What is Estonia's competitive edge in the region? And why should investors invest in the country?
Estonia’s competitive edge is based on the strong and consistent drive to support the integration of our economy and finance with the EU's single market and common policies. I believe that good governance and business culture; low levels of corruption; strong public finance; a favourable tax environment for reinvestments; and the country's closeness to Scandinavia, both in terms of its cultural and work environment and its physical closeness, play an important role as well. Our cost level is relatively low and our labour force well qualified. Adoption of the euro is also important and the profitability of previous foreign investments in the country has been good.
In the first quarter of 2011, Estonia had one of the highest GDP growth rates in the EU, its industrial production was up by more than 30% and the export of its manufactured goods was up by more than 50%. What was the main factor behind such a fast recovery and Estonia’s overall success?
Estonia’s GDP growth rate was 9.5% in the first quarter [of 2011] and 8.4% in the second quarter. Due to the rearrangement of companies (expenditure and wage cuts) made during the crisis and the attractiveness to Scandinavian capital (Estonian subsidiaries belong to the same supply chain) the recovery has been fast. For example, Ericsson is playing a big role in the growth of industrial production and in the export of manufactured goods. Strong economic growth is based on growing exports and this year domestic demand is recovering as well.
Estonian prime minister Andrus Ansip’s government implemented an austerity programme. You were among the masterminds behind that programme. Are the austerity measures the way to fight the economic slowdown? Should they be adapted in other countries fighting the crisis at the moment?
I was the head of the financial committee in parliament at the beginning of the crisis and became minister of finance at the hardest time. My personal experience and also international lessons have convinced me that there is no alternative to sound public finances, quick reaction and austerity. First of all balances and the quality of spending is the key to recovery from govenrment’s side. This is also a good opportunity for companies and people to adjust to new conditions and increase competitiveness.
The rate of unemployment in Estonia, at 12%, is exceptionally high, especially given the size and the demographic structure of the country. Why is that and what is the government’s programme to tackle unemployment?
Estonia's labor market has been highly flexible and this is the key strength of the economy. Naturally, this could mean labour realloction between sectors, if economic circumstances change. As a small country, we do not have a viable option to postpone the necessary changes for political purposes if some industries go out of business.

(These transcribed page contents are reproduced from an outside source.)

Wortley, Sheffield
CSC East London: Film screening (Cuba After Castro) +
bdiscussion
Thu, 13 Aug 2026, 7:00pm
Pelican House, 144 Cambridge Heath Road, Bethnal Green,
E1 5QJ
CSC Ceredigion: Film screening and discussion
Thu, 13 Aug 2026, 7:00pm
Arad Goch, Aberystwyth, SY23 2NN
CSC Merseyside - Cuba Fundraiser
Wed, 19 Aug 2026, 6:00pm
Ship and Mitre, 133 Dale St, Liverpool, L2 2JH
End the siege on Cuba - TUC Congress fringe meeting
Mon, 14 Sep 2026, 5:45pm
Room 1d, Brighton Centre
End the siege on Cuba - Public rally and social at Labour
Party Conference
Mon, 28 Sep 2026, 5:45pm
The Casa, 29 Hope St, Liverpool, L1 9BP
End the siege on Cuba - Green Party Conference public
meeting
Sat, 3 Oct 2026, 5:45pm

In our case, the key messages are that the number of unemployed has almost halved in the year since early 2010, and Estonian people have remained active labour market participants. We expect job creation to continue.

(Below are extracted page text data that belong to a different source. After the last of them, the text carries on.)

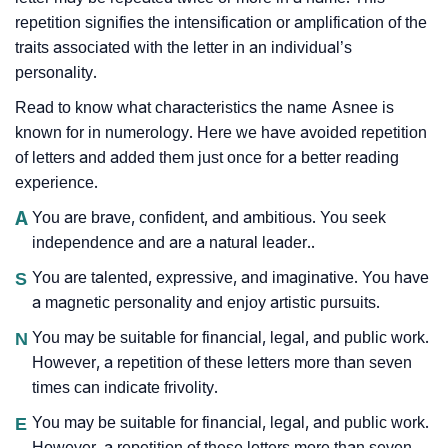
repetition signifies the intensification or amplification of the
traits associated with the letter in an individual’s
personality.
Read to know what characteristics the name Asnee is
known for in numerology. Here we have avoided repetition
of letters and added them just once for a better reading
experience.
A
You are brave, confident, and ambitious. You seek
independence and are a natural leader..
S
You are talented, expressive, and imaginative. You have
a magnetic personality and enjoy artistic pursuits.
N
You may be suitable for financial, legal, and public work.
However, a repetition of these letters more than seven
times can indicate frivolity.
E
You may be suitable for financial, legal, and public work.
However, a repetition of these letters more than seven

Unemployment in Estonia reached its peak in the first quarter of 2010, at 19.8% (136,800 people). Now it is at 12%, and is expected to continue falling. The government adopted the 'action plan' for reducing unemployment in September 2009. This plan foresees the extension of active labour market measures as well as increases in the financing of employment programmes. The action plan also includes support for the creation of new jobs; measures for preventing inactivity; the enhancement of additional training and retraining opportunities; and the availability and flexibility of career counselling.

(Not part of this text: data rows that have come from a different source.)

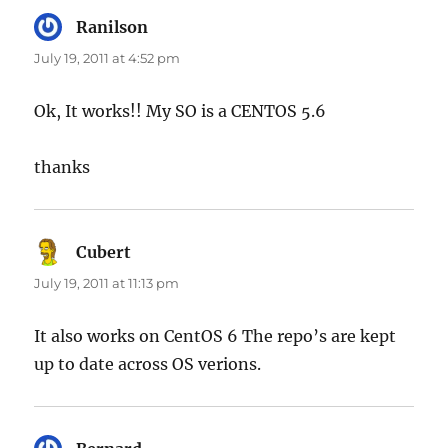
Ranilson
says:
July 19, 2011 at 4:52 pm
Ok, It works!! My SO is a CENTOS 5.6
thanks
Cubert
says:
July 19, 2011 at 11:13 pm
It also works on CentOS 6 The repo’s are kept
up to date across OS verions.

The employment rate is already increasing quickly. Wages have increased between 4% and 5% this year, which is clearly below the growth of profitability. Compared to the Scandinavian wage level, wages are about three to four times smaller in Estonia, so an increase in the cost of labour does not play too big a role here. Looking at the change in the structure of exports, investments are probably made in more capital-intensive sectors and less in labour-intensive sectors.